TASK TO COMPLETE – When the word "card" shows up in a line of the data below, copy that whole line.

Records from a data collection –
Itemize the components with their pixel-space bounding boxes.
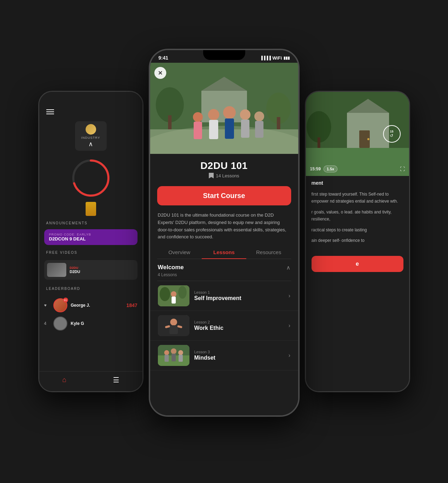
svg-point-27	[170, 319, 177, 326]
svg-point-17	[240, 109, 250, 120]
lessons-content: Welcome ∧ 4 Lessons	[150, 259, 298, 415]
menu-icon[interactable]: ☰	[113, 376, 119, 384]
svg-rect-16	[225, 118, 234, 139]
svg-rect-18	[241, 120, 249, 138]
home-icon[interactable]: ⌂	[62, 376, 66, 384]
phone-left: INDUSTRY ∧ ANNOUNCEMENTS PROMO CODE: EAR…	[38, 91, 143, 392]
start-course-button[interactable]: Start Course	[157, 186, 291, 205]
bookmark-icon	[209, 173, 214, 178]
phone-center: 9:41 ▐▐▐▐ WiFi ▮▮▮	[149, 49, 300, 417]
signal-icon: ▐▐▐▐	[260, 56, 271, 60]
scene: INDUSTRY ∧ ANNOUNCEMENTS PROMO CODE: EAR…	[38, 49, 410, 434]
badge-count: 91	[63, 298, 68, 302]
tab-lessons[interactable]: Lessons	[202, 246, 246, 259]
svg-rect-28	[169, 325, 178, 334]
lesson-info: Lesson 3 Mindset	[194, 350, 284, 361]
free-videos-section: D2DU D2DU	[39, 257, 142, 283]
video-info: D2DU D2DU	[70, 266, 80, 274]
svg-rect-7	[277, 117, 280, 129]
video-title: D2DU	[70, 270, 80, 274]
svg-rect-14	[209, 120, 218, 139]
lesson-number: Lesson 1	[194, 290, 284, 294]
svg-rect-38	[179, 355, 183, 362]
list-item[interactable]: ♥ 91 George J. 1847	[44, 296, 138, 314]
svg-rect-20	[255, 121, 263, 138]
video-player: 15 ↺ 15:59 1.5x ⛶	[306, 92, 409, 176]
free-videos-label: FREE VIDEOS	[39, 247, 142, 257]
svg-rect-8	[201, 91, 247, 122]
phone-right: 15 ↺ 15:59 1.5x ⛶ ment first step toward…	[305, 91, 410, 392]
yellow-block	[86, 202, 96, 216]
svg-rect-5	[168, 115, 172, 129]
svg-point-43	[367, 138, 369, 140]
close-button[interactable]: ✕	[154, 67, 166, 79]
chevron-down-icon: ∧	[88, 140, 93, 148]
description-p4: ain deeper self- onfidence to	[312, 237, 403, 244]
section-partial-title: ment	[306, 176, 409, 186]
leader-score: 1847	[126, 302, 137, 308]
tabs-row: Overview Lessons Resources	[157, 246, 291, 259]
section-title: Welcome	[158, 264, 184, 271]
industry-label: INDUSTRY	[81, 136, 100, 140]
lesson-name: Mindset	[194, 355, 284, 361]
chevron-right-icon[interactable]: ›	[288, 322, 290, 329]
lesson-thumbnail	[158, 285, 189, 306]
industry-logo	[86, 124, 96, 135]
promo-label: PROMO CODE: EARLYB	[49, 233, 133, 236]
fullscreen-icon[interactable]: ⛶	[400, 166, 405, 172]
hero-image: ✕	[150, 63, 298, 154]
time-display: 15:59	[310, 166, 321, 171]
announcement-card[interactable]: PROMO CODE: EARLYB D2DCON 9 DEAL	[44, 229, 138, 245]
video-controls: 15:59 1.5x ⛶	[310, 165, 405, 172]
lesson-thumbnail	[158, 315, 189, 336]
hamburger-icon[interactable]	[46, 109, 54, 114]
section-count: 4 Lessons	[150, 272, 298, 281]
status-icons: ▐▐▐▐ WiFi ▮▮▮	[260, 55, 290, 61]
tab-overview[interactable]: Overview	[157, 246, 202, 259]
svg-point-33	[164, 350, 169, 355]
background-scene	[150, 63, 298, 154]
video-thumbnail	[47, 263, 66, 277]
announcements-label: ANNOUNCEMENTS	[39, 218, 142, 227]
left-header	[39, 92, 142, 118]
svg-rect-10	[150, 129, 298, 154]
svg-point-19	[254, 111, 264, 121]
bottom-nav: ⌂ ☰	[39, 371, 142, 391]
lesson-name: Work Ethic	[194, 325, 284, 331]
battery-icon: ▮▮▮	[283, 56, 290, 60]
leaderboard-section: ♥ 91 George J. 1847 4 Kyle G	[39, 293, 142, 336]
leader-name: George J.	[71, 303, 90, 308]
action-button[interactable]: e	[312, 256, 403, 272]
lesson-thumbnail	[158, 345, 189, 366]
svg-point-15	[223, 106, 236, 119]
chevron-up-icon[interactable]: ∧	[286, 264, 290, 271]
svg-point-23	[178, 286, 187, 299]
lesson-number: Lesson 2	[194, 320, 284, 324]
lesson-number: Lesson 3	[194, 350, 284, 354]
svg-point-24	[171, 291, 176, 297]
svg-rect-25	[172, 297, 176, 304]
list-item[interactable]: Lesson 1 Self Improvement ›	[150, 281, 298, 311]
clock: 9:41	[159, 55, 168, 61]
list-item[interactable]: Lesson 3 Mindset ›	[150, 341, 298, 370]
course-title: D2DU 101	[159, 160, 290, 171]
list-item[interactable]: Lesson 2 Work Ethic ›	[150, 311, 298, 341]
chevron-right-icon[interactable]: ›	[288, 293, 290, 299]
wifi-icon: WiFi	[272, 55, 282, 61]
leaderboard-label: LEADERBOARD	[39, 283, 142, 293]
lesson-name: Self Improvement	[194, 295, 284, 301]
industry-badge[interactable]: INDUSTRY ∧	[75, 121, 107, 151]
svg-point-35	[171, 348, 176, 354]
replay-seconds: 15	[390, 130, 393, 133]
notch	[203, 50, 245, 60]
section-header: Welcome ∧	[150, 259, 298, 272]
progress-circle	[70, 157, 112, 199]
chevron-right-icon[interactable]: ›	[288, 352, 290, 359]
video-card[interactable]: D2DU D2DU	[44, 260, 138, 280]
description-p2: r goals, values, o lead. ate habits and …	[312, 209, 403, 223]
speed-badge[interactable]: 1.5x	[323, 165, 337, 172]
course-info: D2DU 101 14 Lessons	[150, 154, 298, 183]
replay-icon[interactable]: 15 ↺	[383, 125, 401, 143]
tab-resources[interactable]: Resources	[246, 246, 291, 259]
list-item[interactable]: 4 Kyle G	[44, 314, 138, 333]
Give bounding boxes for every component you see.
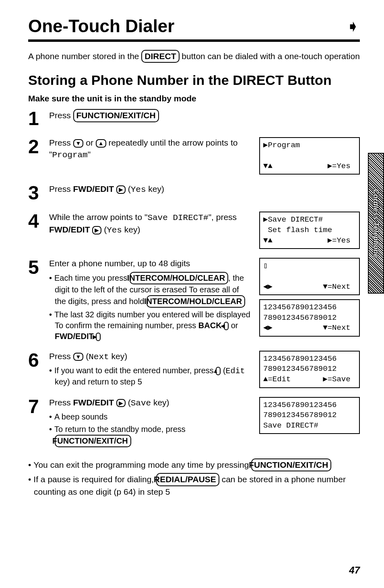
- lcd-line: [263, 272, 351, 281]
- page-title: One-Touch Dialer: [28, 16, 174, 36]
- t: ": [88, 150, 91, 159]
- t: Press: [49, 111, 73, 120]
- note: You can exit the programming mode any ti…: [28, 458, 360, 471]
- lcd-display: ▯ ◀▶ ▼=Next: [259, 258, 360, 295]
- lcd-display: ▶Program ▼▲ ▶=Yes: [259, 137, 360, 175]
- right-key-icon: ▶: [96, 333, 101, 341]
- t: Press: [49, 352, 73, 361]
- lcd-line: ◀▶ ▼=Next: [263, 323, 351, 332]
- step-7: 7 Press FWD/EDIT ▶ (Save key) A beep sou…: [28, 397, 360, 447]
- t: To return to the standby mode, press: [54, 425, 186, 434]
- lcd-line: 1234567890123456: [263, 401, 337, 409]
- standby-note: Make sure the unit is in the standby mod…: [28, 94, 360, 103]
- up-key-icon: ▲: [216, 367, 221, 375]
- intercom-hold-clear-key: INTERCOM/HOLD/CLEAR: [130, 272, 228, 284]
- t: key): [151, 398, 169, 407]
- step-number: 4: [28, 212, 42, 249]
- page-number: 47: [349, 565, 360, 576]
- t: BACK: [198, 321, 224, 330]
- mono: Edit: [226, 366, 245, 376]
- t: Press: [49, 184, 73, 193]
- lcd-line: Save DIRECT#: [263, 421, 318, 430]
- lcd-line: [263, 151, 351, 160]
- mono: Yes: [107, 226, 122, 235]
- side-tab: Cordless Telephone: [368, 153, 384, 294]
- mono: Save DIRECT#: [147, 213, 208, 222]
- mono: Next: [89, 352, 109, 362]
- lcd-line: ▼▲ ▶=Yes: [263, 236, 351, 245]
- continue-arrow-icon: ➧: [346, 17, 360, 35]
- step-text: Press ▼ or ▲ repeatedly until the arrow …: [49, 137, 252, 161]
- step-text: Press FWD/EDIT ▶ (Save key): [49, 397, 252, 409]
- t: If you want to edit the entered number, …: [54, 366, 216, 375]
- lcd-line: ◀▶ ▼=Next: [263, 282, 351, 291]
- t: key) and return to step 5: [55, 377, 142, 386]
- step-number: 5: [28, 258, 42, 341]
- step-text: Press ▼ (Next key): [49, 351, 252, 363]
- step-6: 6 Press ▼ (Next key) If you want to edit…: [28, 351, 360, 388]
- lcd-line: 7890123456789012: [263, 313, 337, 322]
- t: (: [221, 366, 225, 375]
- t: or: [83, 138, 95, 147]
- sub-bullet: If you want to edit the entered number, …: [49, 365, 252, 387]
- lcd-line: 7890123456789012: [263, 411, 337, 419]
- sub-bullet: The last 32 digits number you entered wi…: [49, 309, 252, 342]
- right-key-icon: ▶: [92, 226, 101, 234]
- t: (: [126, 184, 131, 193]
- step-4: 4 While the arrow points to "Save DIRECT…: [28, 212, 360, 249]
- sub-bullet: To return to the standby mode, press FUN…: [49, 424, 252, 447]
- step-number: 6: [28, 351, 42, 388]
- t: FWD/EDIT: [73, 184, 116, 193]
- down-key-icon: ▼: [73, 139, 84, 148]
- step-5: 5 Enter a phone number, up to 48 digits …: [28, 258, 360, 341]
- t: (: [101, 225, 107, 234]
- left-key-icon: ◀: [224, 322, 229, 330]
- sub-bullet: A beep sounds: [49, 411, 252, 422]
- t: key): [146, 184, 164, 193]
- redial-pause-key: REDIAL/PAUSE: [156, 473, 219, 486]
- step-text: While the arrow points to "Save DIRECT#"…: [49, 212, 252, 236]
- mono: Yes: [131, 185, 146, 194]
- lcd-line: 7890123456789012: [263, 364, 337, 373]
- step-text: Press FUNCTION/EXIT/CH: [49, 109, 360, 122]
- t: If a pause is required for dialing,: [33, 475, 156, 484]
- step-2: 2 Press ▼ or ▲ repeatedly until the arro…: [28, 137, 360, 175]
- t: FWD/EDIT: [55, 332, 96, 341]
- intro-b: button can be dialed with a one-touch op…: [180, 51, 360, 61]
- lcd-display: 1234567890123456 7890123456789012 ▲=Edit…: [259, 351, 360, 388]
- right-key-icon: ▶: [116, 185, 126, 194]
- lcd-display: 1234567890123456 7890123456789012 Save D…: [259, 397, 360, 434]
- t: Press: [49, 138, 73, 147]
- up-key-icon: ▲: [96, 139, 106, 148]
- step-1: 1 Press FUNCTION/EXIT/CH: [28, 109, 360, 128]
- right-key-icon: ▶: [116, 399, 126, 407]
- t: FWD/EDIT: [49, 225, 92, 234]
- rule: [28, 39, 360, 42]
- step-text: Enter a phone number, up to 48 digits: [49, 258, 252, 269]
- t: You can exit the programming mode any ti…: [33, 460, 251, 469]
- section-heading: Storing a Phone Number in the DIRECT But…: [28, 72, 360, 88]
- sub-bullet: Each time you press INTERCOM/HOLD/CLEAR,…: [49, 272, 252, 308]
- footer-notes: You can exit the programming mode any ti…: [28, 458, 360, 498]
- function-exit-ch-key: FUNCTION/EXIT/CH: [251, 458, 331, 471]
- t: FWD/EDIT: [73, 398, 116, 407]
- t: or: [229, 321, 238, 330]
- lcd-line: ▶Save DIRECT#: [263, 215, 323, 224]
- t: (: [126, 398, 131, 407]
- t: ", press: [209, 212, 237, 222]
- function-exit-ch-key: FUNCTION/EXIT/CH: [73, 109, 159, 122]
- lcd-line: Set flash time: [263, 226, 332, 234]
- t: key): [122, 225, 140, 234]
- note: If a pause is required for dialing, REDI…: [28, 473, 360, 498]
- lcd-line: ▶Program: [263, 141, 300, 150]
- t: Press: [49, 398, 73, 407]
- t: While the arrow points to ": [49, 212, 147, 222]
- direct-key: DIRECT: [141, 50, 179, 63]
- t: key): [109, 352, 128, 361]
- step-number: 1: [28, 109, 42, 128]
- side-tab-label: Cordless Telephone: [372, 189, 380, 257]
- intercom-hold-clear-key: INTERCOM/HOLD/CLEAR: [147, 295, 245, 308]
- lcd-display: 1234567890123456 7890123456789012 ◀▶ ▼=N…: [259, 299, 360, 337]
- lcd-display: ▶Save DIRECT# Set flash time ▼▲ ▶=Yes: [259, 212, 360, 249]
- t: Each time you press: [54, 273, 130, 282]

TASK RESPONSE –
announcement-card[interactable]: PROMO CODE: EARLYB D2DCON 9 DEAL	[44, 229, 138, 245]
video-card[interactable]: D2DU D2DU	[44, 260, 138, 280]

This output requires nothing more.